Still, an unresolved property crisis, deflationary risks and tepid consumer demand mean global investors are yet to make a structural shift and go “all in,” analysts said.

“The elephant in the room remains the property sector woes, particularly given the oversized impact that this sector has on the Chinese economy, accounting for more than 25 per cent of GDP,” said Waterer, adding that investors may want to see some better data domestically before ramping up their China exposure further, pointing to inflation data which is still borderline deflationary and muted domestic demand.

“The April Politburo meeting statement reflected a strong commitment to stimulate growth, especially in the discussion on potential property destocking measures,” the BNP note said.

“The Politburo meeting statement also endorsed the phrase ‘growing patient capital’ for the first time, following the CSRC proposing this term late last year. This indicates there will be more follow-up measures to improve long-term funds participation in capital markets and strategically important industries, benefiting our China high dividend and buy-back themes.”

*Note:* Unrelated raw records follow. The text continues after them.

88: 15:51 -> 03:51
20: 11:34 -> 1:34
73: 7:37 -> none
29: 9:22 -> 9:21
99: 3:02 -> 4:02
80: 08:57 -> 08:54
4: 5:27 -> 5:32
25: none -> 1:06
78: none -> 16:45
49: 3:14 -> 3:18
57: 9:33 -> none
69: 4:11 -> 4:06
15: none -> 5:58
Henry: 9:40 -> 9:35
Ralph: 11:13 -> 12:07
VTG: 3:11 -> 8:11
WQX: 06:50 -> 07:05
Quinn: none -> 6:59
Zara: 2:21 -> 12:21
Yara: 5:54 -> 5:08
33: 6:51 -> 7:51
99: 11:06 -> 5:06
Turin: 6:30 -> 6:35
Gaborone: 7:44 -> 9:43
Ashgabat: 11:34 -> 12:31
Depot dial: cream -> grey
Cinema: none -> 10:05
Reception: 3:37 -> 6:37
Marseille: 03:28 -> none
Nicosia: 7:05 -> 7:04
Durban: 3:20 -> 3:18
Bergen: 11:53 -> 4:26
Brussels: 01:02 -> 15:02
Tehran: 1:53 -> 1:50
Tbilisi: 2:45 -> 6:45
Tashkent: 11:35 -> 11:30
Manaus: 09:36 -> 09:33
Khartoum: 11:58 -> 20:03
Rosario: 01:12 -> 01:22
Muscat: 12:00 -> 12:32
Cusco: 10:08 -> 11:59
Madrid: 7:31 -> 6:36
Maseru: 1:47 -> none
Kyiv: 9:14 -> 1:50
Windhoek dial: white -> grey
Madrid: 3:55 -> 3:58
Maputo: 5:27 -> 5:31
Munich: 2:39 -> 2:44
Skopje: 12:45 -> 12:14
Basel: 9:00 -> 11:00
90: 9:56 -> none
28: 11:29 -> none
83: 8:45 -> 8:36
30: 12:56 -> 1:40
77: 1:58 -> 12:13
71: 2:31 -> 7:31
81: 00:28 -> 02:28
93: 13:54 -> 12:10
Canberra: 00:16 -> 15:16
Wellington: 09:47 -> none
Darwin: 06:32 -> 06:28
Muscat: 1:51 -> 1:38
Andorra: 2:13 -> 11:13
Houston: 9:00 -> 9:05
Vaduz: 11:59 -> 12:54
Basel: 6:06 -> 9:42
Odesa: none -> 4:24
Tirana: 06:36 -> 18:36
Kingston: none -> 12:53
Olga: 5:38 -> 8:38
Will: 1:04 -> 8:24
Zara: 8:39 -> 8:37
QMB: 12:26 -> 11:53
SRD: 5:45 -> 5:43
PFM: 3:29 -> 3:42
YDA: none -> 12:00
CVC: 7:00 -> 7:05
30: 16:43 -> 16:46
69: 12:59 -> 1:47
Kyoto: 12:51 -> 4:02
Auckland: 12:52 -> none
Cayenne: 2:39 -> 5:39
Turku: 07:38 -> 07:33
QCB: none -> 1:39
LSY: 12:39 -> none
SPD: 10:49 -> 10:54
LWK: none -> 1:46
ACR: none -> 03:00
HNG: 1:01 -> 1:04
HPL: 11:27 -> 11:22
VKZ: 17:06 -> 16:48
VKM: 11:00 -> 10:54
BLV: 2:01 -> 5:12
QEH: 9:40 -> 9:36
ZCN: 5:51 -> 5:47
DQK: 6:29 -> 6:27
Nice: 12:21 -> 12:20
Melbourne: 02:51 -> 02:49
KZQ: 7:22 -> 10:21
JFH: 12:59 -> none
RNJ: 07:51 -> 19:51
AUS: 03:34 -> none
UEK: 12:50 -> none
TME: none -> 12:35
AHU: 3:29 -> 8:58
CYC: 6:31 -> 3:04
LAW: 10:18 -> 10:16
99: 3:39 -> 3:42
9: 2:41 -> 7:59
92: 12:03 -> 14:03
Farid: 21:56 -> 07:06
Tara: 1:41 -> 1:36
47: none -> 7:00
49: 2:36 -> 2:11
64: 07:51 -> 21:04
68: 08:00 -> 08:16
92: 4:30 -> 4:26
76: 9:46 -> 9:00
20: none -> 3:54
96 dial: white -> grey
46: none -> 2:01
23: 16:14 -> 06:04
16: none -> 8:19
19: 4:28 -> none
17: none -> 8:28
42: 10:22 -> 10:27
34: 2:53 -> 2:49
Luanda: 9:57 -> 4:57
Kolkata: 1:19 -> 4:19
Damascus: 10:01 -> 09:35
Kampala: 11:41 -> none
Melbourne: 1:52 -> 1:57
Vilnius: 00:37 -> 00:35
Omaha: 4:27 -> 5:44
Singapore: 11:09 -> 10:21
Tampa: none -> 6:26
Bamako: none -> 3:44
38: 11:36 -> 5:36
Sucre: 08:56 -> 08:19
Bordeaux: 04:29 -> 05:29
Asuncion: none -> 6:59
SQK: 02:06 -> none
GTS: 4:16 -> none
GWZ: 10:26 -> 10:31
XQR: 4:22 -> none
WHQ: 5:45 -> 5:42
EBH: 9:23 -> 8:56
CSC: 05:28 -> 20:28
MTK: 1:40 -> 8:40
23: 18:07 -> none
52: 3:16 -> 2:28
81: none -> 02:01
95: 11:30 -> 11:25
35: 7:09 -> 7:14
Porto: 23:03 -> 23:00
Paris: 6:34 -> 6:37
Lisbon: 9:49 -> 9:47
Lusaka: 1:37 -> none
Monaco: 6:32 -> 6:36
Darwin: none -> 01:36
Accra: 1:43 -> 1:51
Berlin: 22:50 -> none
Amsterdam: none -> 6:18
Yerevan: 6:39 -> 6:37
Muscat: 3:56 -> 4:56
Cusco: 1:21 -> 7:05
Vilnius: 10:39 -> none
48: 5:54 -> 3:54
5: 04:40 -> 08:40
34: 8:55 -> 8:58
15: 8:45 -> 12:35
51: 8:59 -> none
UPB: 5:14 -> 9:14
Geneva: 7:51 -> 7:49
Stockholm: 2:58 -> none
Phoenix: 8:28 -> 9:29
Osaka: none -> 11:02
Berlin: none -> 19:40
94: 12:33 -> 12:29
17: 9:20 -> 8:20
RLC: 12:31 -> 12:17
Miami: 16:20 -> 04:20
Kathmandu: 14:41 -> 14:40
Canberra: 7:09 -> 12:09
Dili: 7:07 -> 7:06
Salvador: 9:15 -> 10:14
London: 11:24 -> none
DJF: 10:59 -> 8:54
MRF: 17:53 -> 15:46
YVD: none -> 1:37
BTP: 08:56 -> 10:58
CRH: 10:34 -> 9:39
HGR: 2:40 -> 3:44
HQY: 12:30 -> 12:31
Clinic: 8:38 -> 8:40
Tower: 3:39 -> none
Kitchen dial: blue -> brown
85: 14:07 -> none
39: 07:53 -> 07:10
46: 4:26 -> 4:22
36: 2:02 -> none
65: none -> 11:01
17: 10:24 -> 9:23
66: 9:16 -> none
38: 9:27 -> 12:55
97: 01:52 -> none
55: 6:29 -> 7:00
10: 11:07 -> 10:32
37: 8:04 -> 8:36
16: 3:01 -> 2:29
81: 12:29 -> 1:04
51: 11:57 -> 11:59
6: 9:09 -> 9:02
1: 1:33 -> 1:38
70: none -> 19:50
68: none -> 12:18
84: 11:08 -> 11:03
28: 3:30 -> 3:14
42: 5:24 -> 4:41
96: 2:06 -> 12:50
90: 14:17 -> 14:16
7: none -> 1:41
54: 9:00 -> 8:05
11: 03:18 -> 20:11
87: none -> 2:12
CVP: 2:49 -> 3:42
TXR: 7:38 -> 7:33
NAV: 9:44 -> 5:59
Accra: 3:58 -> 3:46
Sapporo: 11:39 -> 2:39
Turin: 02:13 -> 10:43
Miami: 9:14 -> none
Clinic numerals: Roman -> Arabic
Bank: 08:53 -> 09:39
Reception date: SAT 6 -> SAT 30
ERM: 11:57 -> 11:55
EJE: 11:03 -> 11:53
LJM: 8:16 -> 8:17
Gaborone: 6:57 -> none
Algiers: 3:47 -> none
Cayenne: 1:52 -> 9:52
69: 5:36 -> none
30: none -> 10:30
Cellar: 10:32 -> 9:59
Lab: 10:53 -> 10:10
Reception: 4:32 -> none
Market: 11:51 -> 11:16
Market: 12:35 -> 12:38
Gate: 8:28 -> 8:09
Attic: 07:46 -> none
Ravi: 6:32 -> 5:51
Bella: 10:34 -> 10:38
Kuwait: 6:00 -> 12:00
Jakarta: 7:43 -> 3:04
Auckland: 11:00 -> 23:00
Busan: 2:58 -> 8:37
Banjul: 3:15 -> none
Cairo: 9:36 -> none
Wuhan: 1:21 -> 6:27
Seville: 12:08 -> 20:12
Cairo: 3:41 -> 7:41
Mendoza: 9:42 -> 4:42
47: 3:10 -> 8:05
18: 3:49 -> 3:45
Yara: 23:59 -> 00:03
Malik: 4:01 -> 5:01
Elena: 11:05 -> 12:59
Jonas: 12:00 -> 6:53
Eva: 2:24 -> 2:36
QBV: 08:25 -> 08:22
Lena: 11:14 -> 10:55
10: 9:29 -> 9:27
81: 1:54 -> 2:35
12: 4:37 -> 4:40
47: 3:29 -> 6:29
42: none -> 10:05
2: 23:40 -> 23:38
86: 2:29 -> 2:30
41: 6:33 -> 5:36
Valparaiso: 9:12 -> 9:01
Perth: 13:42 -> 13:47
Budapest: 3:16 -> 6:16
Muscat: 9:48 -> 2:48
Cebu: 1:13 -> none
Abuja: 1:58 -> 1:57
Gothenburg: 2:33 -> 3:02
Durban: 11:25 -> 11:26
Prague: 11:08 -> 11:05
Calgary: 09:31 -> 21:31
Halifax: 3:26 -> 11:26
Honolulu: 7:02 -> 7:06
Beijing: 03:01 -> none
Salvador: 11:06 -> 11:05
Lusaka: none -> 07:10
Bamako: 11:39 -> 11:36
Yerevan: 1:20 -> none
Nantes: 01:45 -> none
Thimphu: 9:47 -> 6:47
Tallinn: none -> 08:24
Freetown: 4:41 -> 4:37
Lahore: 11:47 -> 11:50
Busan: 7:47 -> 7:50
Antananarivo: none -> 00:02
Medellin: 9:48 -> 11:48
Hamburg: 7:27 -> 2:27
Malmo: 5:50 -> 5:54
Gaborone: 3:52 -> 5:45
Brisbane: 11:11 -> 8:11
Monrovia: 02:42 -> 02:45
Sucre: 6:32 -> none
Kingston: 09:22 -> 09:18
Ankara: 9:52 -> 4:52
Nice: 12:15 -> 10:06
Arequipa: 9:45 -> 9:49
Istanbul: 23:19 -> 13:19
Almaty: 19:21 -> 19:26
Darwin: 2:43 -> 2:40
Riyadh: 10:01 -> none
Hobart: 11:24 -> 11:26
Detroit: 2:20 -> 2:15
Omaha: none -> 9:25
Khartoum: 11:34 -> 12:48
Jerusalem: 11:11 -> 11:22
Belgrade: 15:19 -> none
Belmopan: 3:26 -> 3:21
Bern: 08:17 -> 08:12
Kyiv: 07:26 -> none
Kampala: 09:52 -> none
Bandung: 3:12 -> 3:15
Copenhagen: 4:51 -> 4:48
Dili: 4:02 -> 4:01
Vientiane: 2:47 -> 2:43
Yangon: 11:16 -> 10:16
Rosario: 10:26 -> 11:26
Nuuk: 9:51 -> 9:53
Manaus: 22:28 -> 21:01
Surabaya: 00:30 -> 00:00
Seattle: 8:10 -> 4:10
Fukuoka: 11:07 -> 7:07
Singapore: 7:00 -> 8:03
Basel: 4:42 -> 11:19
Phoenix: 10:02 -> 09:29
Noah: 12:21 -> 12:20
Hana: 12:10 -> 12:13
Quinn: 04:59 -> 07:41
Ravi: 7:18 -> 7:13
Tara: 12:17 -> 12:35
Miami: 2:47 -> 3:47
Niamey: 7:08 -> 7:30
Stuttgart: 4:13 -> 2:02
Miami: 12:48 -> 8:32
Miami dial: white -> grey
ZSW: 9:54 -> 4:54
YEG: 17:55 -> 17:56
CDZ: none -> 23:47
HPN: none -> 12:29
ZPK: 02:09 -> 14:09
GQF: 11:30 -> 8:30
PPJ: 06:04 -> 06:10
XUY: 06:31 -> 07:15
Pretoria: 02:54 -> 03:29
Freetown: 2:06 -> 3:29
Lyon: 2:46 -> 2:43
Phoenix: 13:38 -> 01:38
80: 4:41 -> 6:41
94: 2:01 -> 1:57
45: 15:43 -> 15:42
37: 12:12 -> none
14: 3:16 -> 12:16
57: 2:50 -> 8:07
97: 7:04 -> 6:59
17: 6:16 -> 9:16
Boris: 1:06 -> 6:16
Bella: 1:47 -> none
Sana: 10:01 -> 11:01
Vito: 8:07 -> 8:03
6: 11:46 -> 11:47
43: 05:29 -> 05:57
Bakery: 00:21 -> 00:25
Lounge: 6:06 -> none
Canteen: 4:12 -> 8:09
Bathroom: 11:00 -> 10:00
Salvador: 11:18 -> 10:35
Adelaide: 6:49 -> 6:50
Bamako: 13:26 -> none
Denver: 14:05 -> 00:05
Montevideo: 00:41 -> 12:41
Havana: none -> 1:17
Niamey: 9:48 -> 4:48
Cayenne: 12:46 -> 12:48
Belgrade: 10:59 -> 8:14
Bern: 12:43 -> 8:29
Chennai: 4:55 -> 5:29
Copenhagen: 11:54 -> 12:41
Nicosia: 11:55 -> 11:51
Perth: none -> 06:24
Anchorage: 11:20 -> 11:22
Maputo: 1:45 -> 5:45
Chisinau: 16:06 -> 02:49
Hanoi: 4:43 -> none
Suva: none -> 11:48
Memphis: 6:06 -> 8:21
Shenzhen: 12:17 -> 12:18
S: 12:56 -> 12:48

DBS Bank analysts said over the weekend that cheap and under-owned Chinese equities appear to be a decent hedge for global investors. Meetings with foreign investors also indicated growing interest in Chinese equities, while outflow from US-domiciled investors had stabilised, suggesting that their adjustments from last year are largely complete, DBS said.

“The valuation gap between Hong Kong stocks and US stocks has reached the widest on record,” they said.

Daiwa Capital Markets said that although the recent rally had been mostly driven by fund flows and sentiment, rather than fundamentals, it was a good start for the return of foreign capital.

“While China stocks do not appear ready for a multi-year rally, the significant outperformance of US and Japan equities over A-share and Hong Kong ones over the past two years should narrow in 2024, in our view,” they said.